Ein medialer Gigant
Ein Gigant, der bereits von weitem sichtbar ist, wenn sich die Fahrt von der 80 km entfernten Hauptstadt ihrem Ende nähert. Atemberaubend sind nicht nur die Dimensionen des Konsumtempels, sondern auch die medial bespielte Fassade mit einer Fläche von 12.600 qm.
22.399 LED-Lichtpunkte verleihen dem Bauwerk mittels dynamischer Lichtinszenierungen eine schillernde Hülle, die eindrucksvoll aus dem städtischen Kontext herausragt. Die vom Leuchtenhersteller Zumtobel speziell entwickelten Hochleistungs-LED-Strahler sind so konzipiert, dass sie beinahe unsichtbar in die Fassade integriert sind. Dadurch üben die mal schnell, mal langsam über das Gebäude fließenden farbigen Lichtsequenzen eine zusätzliche Faszination auf den Besucher aus.
Gemeinsam bündelten mehrere Licht- und Designexperten ihr einmaliges Konw-how, um dieses technische Megaprojekt erfolgreich umzusetzen. Für das Lichtdesign der Fassade war das Bonner Lichtdesign-Büro ag Licht gemeinsam mit der Lightlife aus Köln verantwortlich.
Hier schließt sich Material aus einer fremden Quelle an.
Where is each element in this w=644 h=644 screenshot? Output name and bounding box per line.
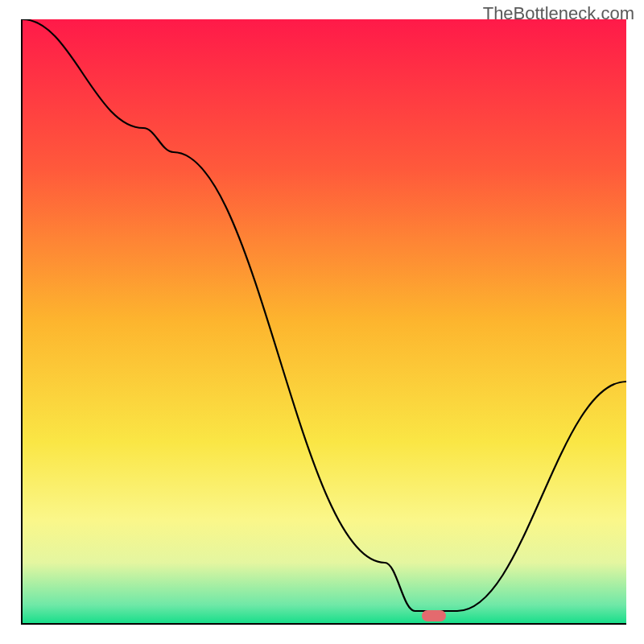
optimal-marker <box>422 610 446 621</box>
chart-panel <box>21 19 626 625</box>
watermark-text: TheBottleneck.com <box>483 3 634 24</box>
bottleneck-curve <box>23 19 626 623</box>
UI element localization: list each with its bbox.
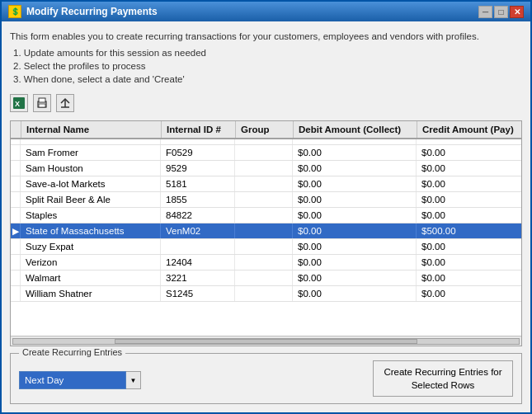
cell-debit: $0.00 [293,223,417,238]
cell-internal-name: Verizon [21,255,161,270]
cell-group [235,239,293,254]
next-day-dropdown[interactable]: Next Day Same Day Two Days [19,371,126,389]
cell-internal-name: Sam Houston [21,161,161,176]
cell-internal-name: William Shatner [21,286,161,301]
cell-internal-id: 5181 [161,176,235,191]
cell-group [235,286,293,301]
horizontal-scrollbar[interactable] [12,338,520,345]
step-2: 2. Select the profiles to process [13,59,522,73]
cell-credit: $0.00 [417,255,521,270]
cell-group [235,161,293,176]
cell-credit: $0.00 [417,208,521,223]
info-main-text: This form enables you to create recurrin… [10,31,479,41]
table-body[interactable]: Sam FromerF0529$0.00$0.00Sam Houston9529… [11,139,521,336]
cell-internal-name: Split Rail Beer & Ale [21,192,161,207]
cell-debit [293,139,417,144]
table-row[interactable]: Sam Houston9529$0.00$0.00 [11,161,521,176]
cell-group [235,208,293,223]
row-indicator: ▶ [11,223,21,238]
step-3: 3. When done, select a date and 'Create' [13,73,522,86]
col-header-internal-id: Internal ID # [162,121,236,138]
bottom-section: Create Recurring Entries Next Day Same D… [10,353,522,404]
title-controls: ─ □ ✕ [478,6,524,18]
cell-internal-name: Sam Fromer [21,145,161,160]
horizontal-scroll-area[interactable] [11,336,521,346]
table-row[interactable]: ▶State of MassachusettsVenM02$0.00$500.0… [11,223,521,239]
svg-rect-4 [39,104,45,107]
cell-credit: $0.00 [417,192,521,207]
svg-text:X: X [15,100,20,108]
cell-debit: $0.00 [293,271,417,285]
cell-internal-id: 12404 [161,255,235,270]
table-row[interactable] [11,139,521,145]
cell-credit: $500.00 [417,223,521,238]
cell-internal-id: 1855 [161,192,235,207]
row-indicator [11,192,21,207]
data-table: Internal Name Internal ID # Group Debit … [10,120,522,346]
table-row[interactable]: Staples84822$0.00$0.00 [11,208,521,223]
steps-list: 1. Update amounts for this session as ne… [10,46,522,86]
cell-debit: $0.00 [293,176,417,191]
table-row[interactable]: Verizon12404$0.00$0.00 [11,255,521,271]
close-button[interactable]: ✕ [510,6,524,18]
cell-group [235,255,293,270]
export-icon[interactable] [56,94,74,112]
table-row[interactable]: William ShatnerS1245$0.00$0.00 [11,286,521,302]
cell-group [235,176,293,191]
table-row[interactable]: Split Rail Beer & Ale1855$0.00$0.00 [11,192,521,208]
cell-internal-id [161,239,235,254]
table-row[interactable]: Save-a-lot Markets5181$0.00$0.00 [11,176,521,192]
col-header-debit: Debit Amount (Collect) [294,121,417,138]
cell-debit: $0.00 [293,208,417,223]
cell-debit: $0.00 [293,192,417,207]
row-indicator [11,161,21,176]
indicator-col-header [11,121,21,138]
cell-credit: $0.00 [417,161,521,176]
cell-debit: $0.00 [293,145,417,160]
row-indicator [11,271,21,285]
recurring-group: Create Recurring Entries Next Day Same D… [10,353,522,404]
dropdown-arrow-icon[interactable]: ▼ [126,371,141,389]
window-icon: 💲 [8,5,21,18]
dropdown-section: Next Day Same Day Two Days ▼ [19,368,141,389]
create-recurring-button[interactable]: Create Recurring Entries forSelected Row… [373,360,513,397]
row-indicator [11,145,21,160]
cell-debit: $0.00 [293,161,417,176]
minimize-button[interactable]: ─ [478,6,492,18]
cell-internal-name: Staples [21,208,161,223]
cell-group [235,223,293,238]
cell-debit: $0.00 [293,255,417,270]
cell-credit: $0.00 [417,286,521,301]
cell-internal-name: State of Massachusetts [21,223,161,238]
cell-credit: $0.00 [417,271,521,285]
cell-internal-name: Save-a-lot Markets [21,176,161,191]
cell-group [235,139,293,144]
cell-credit [417,139,521,144]
row-indicator [11,139,21,144]
cell-group [235,145,293,160]
col-header-group: Group [236,121,294,138]
cell-internal-id: F0529 [161,145,235,160]
table-header: Internal Name Internal ID # Group Debit … [11,121,521,139]
title-bar: 💲 Modify Recurring Payments ─ □ ✕ [2,2,530,21]
row-indicator [11,176,21,191]
col-header-internal-name: Internal Name [21,121,162,138]
row-indicator [11,286,21,301]
cell-group [235,271,293,285]
table-row[interactable]: Sam FromerF0529$0.00$0.00 [11,145,521,161]
cell-internal-id: VenM02 [161,223,235,238]
recurring-group-label: Create Recurring Entries [19,347,125,357]
maximize-button[interactable]: □ [494,6,508,18]
excel-icon[interactable]: X [10,94,28,112]
horizontal-scrollbar-thumb[interactable] [115,339,418,344]
print-icon[interactable] [33,94,51,112]
table-row[interactable]: Walmart3221$0.00$0.00 [11,271,521,286]
cell-internal-name: Walmart [21,271,161,285]
row-indicator [11,239,21,254]
title-bar-left: 💲 Modify Recurring Payments [8,5,158,18]
cell-internal-id: S1245 [161,286,235,301]
toolbar: X [10,92,522,114]
table-row[interactable]: Suzy Expat$0.00$0.00 [11,239,521,255]
window-title: Modify Recurring Payments [26,6,158,17]
dropdown-container: Next Day Same Day Two Days ▼ [19,371,141,389]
In Zusammenarbeit mit dem namhaften Amsterdamer Architekturbüro UN Studio realisierte man die Bespielung der derzeit größten Medienfassede der Welt, die auch nach den ersten 100 Tagen in Betrieb, hervorragend funktioniert.
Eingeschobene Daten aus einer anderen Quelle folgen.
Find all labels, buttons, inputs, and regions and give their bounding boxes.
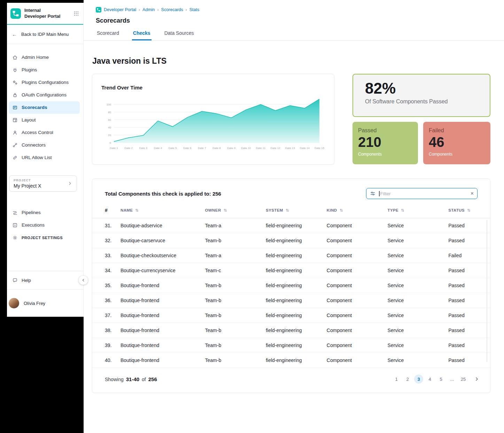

Wilfried Kramb, Projektleiter von ag Licht resümiert: „Unser Ziel zur Inszenierung der Fassade war es, eine derart große Fläche so zu bespielen, dass der Gesamteindruck des Gebäudes am Abend etwas mit dem Eindruck am Tag gemein hat. Wir wollten erreichen, dass unser Lichtdesign die Schichtigkeit der Fassade und das Spiel mit den überlappenden Profilen widerspiegelt. Daraus ist schließlich die Grundidee entstanden, das Licht aus den Fassadeprofilen auf die rückwärtige Gebäudeschicht zu projizieren. Für uns war das Projekt eine spannende Herausforderung unter den vorgegebenen Rahmenbedingungen eine innovative Idee zu entwickeln, die alle Beteiligten begeistert.“
Designkonzept
Als Grundvoraussetzung der Medienfassade sollte diese komplett in der Architektur integriert sein und sowohl aus der Nähe als auch aus der Ferne funktionieren, da es ein Einkaufcenter ist, auf dass sich die Kunden zubewegen. Am Tage sind auf der Fassade verschiedene Wellen sichtbar, die durch den Moiré-Effekt der versetzt angeordneten Profile hervorgerufen wird.
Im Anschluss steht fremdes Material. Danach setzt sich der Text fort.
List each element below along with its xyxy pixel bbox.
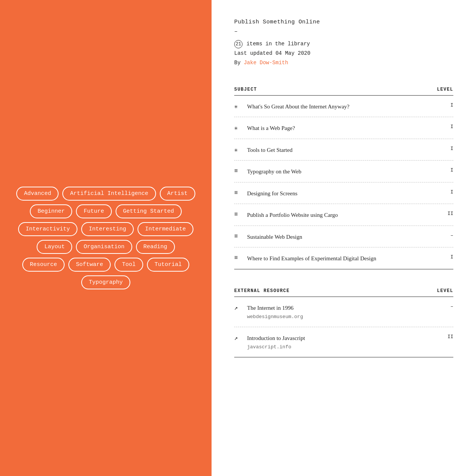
row-level-value: I bbox=[442, 102, 453, 108]
right-panel: Publish Something Online – 21 items in t… bbox=[212, 0, 476, 476]
external-link-icon: ↗ bbox=[234, 304, 243, 312]
external-section: EXTERNAL RESOURCE LEVEL ↗The Internet in… bbox=[234, 288, 453, 357]
subject-row[interactable]: ≡Typography on the WebI bbox=[234, 161, 453, 182]
tag-typography[interactable]: Typography bbox=[81, 275, 130, 289]
by-label: By bbox=[234, 60, 241, 66]
tag-tool[interactable]: Tool bbox=[114, 258, 143, 272]
external-subject-title: The Internet in 1996webdesignmuseum.org bbox=[247, 304, 437, 321]
row-subject-title: What is a Web Page? bbox=[247, 124, 437, 133]
external-level-header-label: LEVEL bbox=[437, 288, 453, 294]
subject-row[interactable]: ≡Designing for ScreensI bbox=[234, 182, 453, 204]
row-subject-title: Publish a Portfolio Website using Cargo bbox=[247, 211, 437, 219]
tag-resource[interactable]: Resource bbox=[22, 258, 65, 272]
external-subject-title: Introduction to Javascriptjavascript.inf… bbox=[247, 334, 437, 351]
items-label: items in the library bbox=[246, 41, 310, 47]
row-level-value: I bbox=[442, 167, 453, 173]
left-panel: AdvancedArtificial IntelligenceArtistBeg… bbox=[0, 0, 212, 476]
library-meta: 21 items in the library Last updated 04 … bbox=[234, 39, 453, 68]
external-level-value: – bbox=[442, 304, 453, 309]
row-subject-title: Where to Find Examples of Experimental D… bbox=[247, 254, 437, 263]
tag-beginner[interactable]: Beginner bbox=[30, 204, 72, 218]
level-header-label: LEVEL bbox=[437, 87, 453, 92]
external-level-value: II bbox=[442, 334, 453, 340]
tag-advanced[interactable]: Advanced bbox=[16, 187, 59, 201]
external-list: ↗The Internet in 1996webdesignmuseum.org… bbox=[234, 297, 453, 357]
subjects-section-header: SUBJECT LEVEL bbox=[234, 87, 453, 96]
row-subject-title: Designing for Screens bbox=[247, 189, 437, 198]
subject-header-label: SUBJECT bbox=[234, 87, 257, 92]
tag-layout[interactable]: Layout bbox=[37, 240, 72, 254]
row-type-icon: ✳ bbox=[234, 146, 243, 154]
subject-row[interactable]: ≡Where to Find Examples of Experimental … bbox=[234, 247, 453, 269]
library-title: Publish Something Online bbox=[234, 19, 453, 25]
subjects-list: ✳What's So Great About the Internet Anyw… bbox=[234, 96, 453, 269]
row-type-icon: ≡ bbox=[234, 211, 243, 218]
external-header-label: EXTERNAL RESOURCE bbox=[234, 288, 290, 294]
tag-interesting[interactable]: Interesting bbox=[81, 222, 134, 236]
subjects-section: SUBJECT LEVEL ✳What's So Great About the… bbox=[234, 87, 453, 269]
row-subject-title: What's So Great About the Internet Anywa… bbox=[247, 102, 437, 111]
library-divider: – bbox=[234, 28, 453, 35]
tag-software[interactable]: Software bbox=[68, 258, 111, 272]
row-level-value: I bbox=[442, 189, 453, 195]
row-type-icon: ✳ bbox=[234, 103, 243, 110]
row-level-value: I bbox=[442, 124, 453, 130]
tag-tutorial[interactable]: Tutorial bbox=[147, 258, 189, 272]
subject-row[interactable]: ≡Sustainable Web Design– bbox=[234, 226, 453, 248]
row-level-value: I bbox=[442, 254, 453, 260]
external-section-header: EXTERNAL RESOURCE LEVEL bbox=[234, 288, 453, 297]
tag-artist[interactable]: Artist bbox=[160, 187, 195, 201]
row-type-icon: ≡ bbox=[234, 255, 243, 261]
subject-row[interactable]: ✳What's So Great About the Internet Anyw… bbox=[234, 96, 453, 117]
row-type-icon: ≡ bbox=[234, 168, 243, 175]
tag-intermediate[interactable]: Intermediate bbox=[138, 222, 193, 236]
row-type-icon: ≡ bbox=[234, 233, 243, 240]
external-row[interactable]: ↗The Internet in 1996webdesignmuseum.org… bbox=[234, 297, 453, 327]
subject-row[interactable]: ✳What is a Web Page?I bbox=[234, 117, 453, 139]
subject-row[interactable]: ≡Publish a Portfolio Website using Cargo… bbox=[234, 204, 453, 226]
last-updated: Last updated 04 May 2020 bbox=[234, 50, 311, 56]
row-subject-title: Typography on the Web bbox=[247, 167, 437, 176]
tag-getting-started[interactable]: Getting Started bbox=[116, 204, 182, 218]
row-type-icon: ≡ bbox=[234, 190, 243, 196]
row-type-icon: ✳ bbox=[234, 124, 243, 132]
tag-artificial-intelligence[interactable]: Artificial Intelligence bbox=[62, 187, 156, 201]
external-row[interactable]: ↗Introduction to Javascriptjavascript.in… bbox=[234, 327, 453, 357]
row-subject-title: Sustainable Web Design bbox=[247, 233, 437, 241]
row-level-value: – bbox=[442, 233, 453, 238]
tag-future[interactable]: Future bbox=[76, 204, 111, 218]
row-level-value: II bbox=[442, 211, 453, 216]
tag-interactivity[interactable]: Interactivity bbox=[18, 222, 77, 236]
tags-container: AdvancedArtificial IntelligenceArtistBeg… bbox=[15, 187, 196, 289]
subject-row[interactable]: ✳Tools to Get StartedI bbox=[234, 139, 453, 161]
tag-organisation[interactable]: Organisation bbox=[76, 240, 132, 254]
author-link[interactable]: Jake Dow-Smith bbox=[244, 60, 288, 66]
row-level-value: I bbox=[442, 146, 453, 151]
row-subject-title: Tools to Get Started bbox=[247, 146, 437, 155]
external-link-icon: ↗ bbox=[234, 334, 243, 342]
items-count: 21 bbox=[234, 40, 243, 48]
tag-reading[interactable]: Reading bbox=[136, 240, 175, 254]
Diese Idee wurde für das Lichtdesign aufgegriffen und weitergeführt. Über die Fassade erstrecken sich farbige Schwünge aus RGB-LEDs. Die restliche Fassade wurde mit weißen LEDs aufgefüllt um das Gebäude in seiner Gesamtheit darzustellen.
Die Auflösung der Fassade wurde so gewählt, dass vorrangig architekturbezogene Videos mit geringer Auflösung darauf laufen können. Die zwei Flächen der Fassade, die am häufigsten betrachtet werden, wurden mit einer höheren Auflösung bestückt. Somit konnte man dem Wunsch des Bauherrn gerecht werden partiell auch hoch aufgelöste Motive auf der Fassade darzustellen und den Kostenrahmen des Gesamtprojektes einzuhalten.
Bei den meisten Medienfassaden blickt man direkt in die Leuchte und diese lassen wegen des niedrigen Füllfaktors den Eindruck einer homogen beleuchteten Fläche erst ab einer größeren Entfernung entstehen. Aus der Nähe betrachtet ergibt sich bei den weit verbreiteten Lösungen kein schönes Bild, da nur einzelne LED-Punkte zu sehen sind. Anders verhält es sich hier: Die einzelnen Pixel werden durch eine indirekte Beleuchtung erzeugt und somit ergibt sich auch aus der Nähe sowie aus der Ferne ein angenehmes, homogenes Erscheinungsbild.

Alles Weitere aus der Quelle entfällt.